France’s EDF hails €10billion profit, despite huge UK nuclear charge

French energy giant EDF has unveiled net profit of €10billion and cut its massive debt by increasing nuclear production after problems forced some plants offline.

France's EDF hails €10billion profit, despite huge UK nuclear charge

EDF hailed an “exceptional” year after its loss of €17.9billion in 2022.

Sales slipped 2.6 percent to €139.7billion , but the group managed to slice debt by €10billion euros to €54.4billion.

EDF said however that it had booked a €12.9 billion depreciation linked to difficulties at its Hinkley Point nuclear plant in Britain.

The charge includes €11.2 billion for Hinkley Point assets and €1.7billion at its British subsidiary, EDF Energy, the group explained.

EDF announced last month a fresh delay and additional costs for the giant project hit by repeated cost overruns.

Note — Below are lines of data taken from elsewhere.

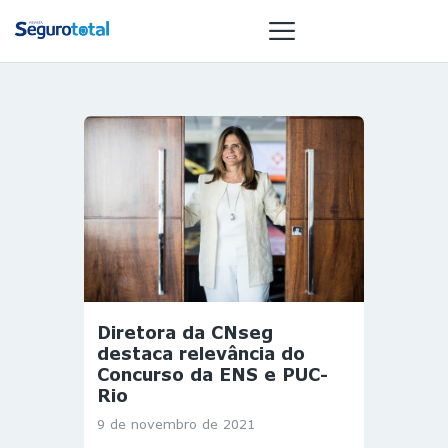
NOTÍCIAS
REVISTA
ESPECIAIS
GAIVOTA DE
OURO
ST SUMMIT
MULHERES
Diretora da CNseg
GESTORAS
destaca relevância do
HOMEST
Concurso da ENS e PUC-
Rio
HOME
9 de novembro de 2021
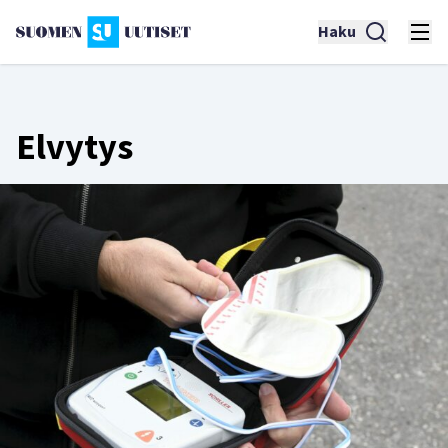
Haku
Elvytys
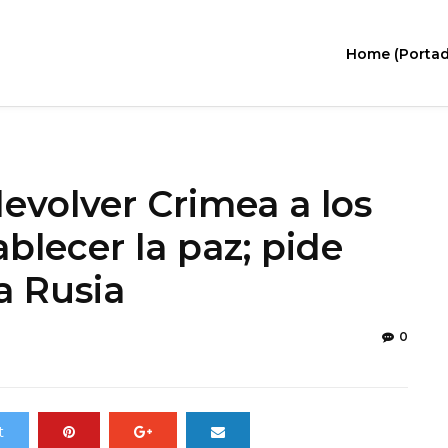
Home (Portad
evolver Crimea a los
blecer la paz; pide
a Rusia
0
t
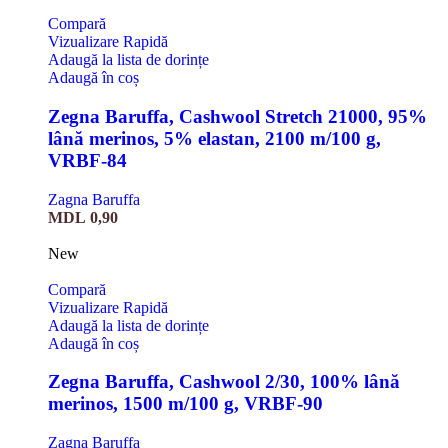
Compară
Vizualizare Rapidă
Adaugă la lista de dorințe
Adaugă în coș
Zegna Baruffa, Cashwool Stretch 21000, 95%
lână merinos, 5% elastan, 2100 m/100 g,
VRBF-84
Zagna Baruffa
MDL
0,90
New
Compară
Vizualizare Rapidă
Adaugă la lista de dorințe
Adaugă în coș
Zegna Baruffa, Cashwool 2/30, 100% lână
merinos, 1500 m/100 g, VRBF-90
Zagna Baruffa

“The year was marked by many events, in particular by the recovery of production and the company’s mobilisation around production recovery,” CEO Luc Remont told reporters.

EDF put its strong showing down to a strong operational performance, notably a significant increase in nuclear generation in France at a time of historically high prices.

That followed a drop in nuclear output in France in 2022. The group had to deal with stress corrosion problems at some reactors while also facing government orders to limit price rises.

The French reactors last year produced around 320.4 TWh, in the upper range of expectations.

Nuclear production had slid back in 2022 to 279 TWh, its lowest level in three decades, because of the corrosion problems and maintenance changes after
the Covid-19 pandemic.

Hinkley Point C is one of a small number of European Pressurised Reactors (EPRs) worldwide, an EDF-led design that has been plagued by cost overruns
running into billions of euros and years of construction delays.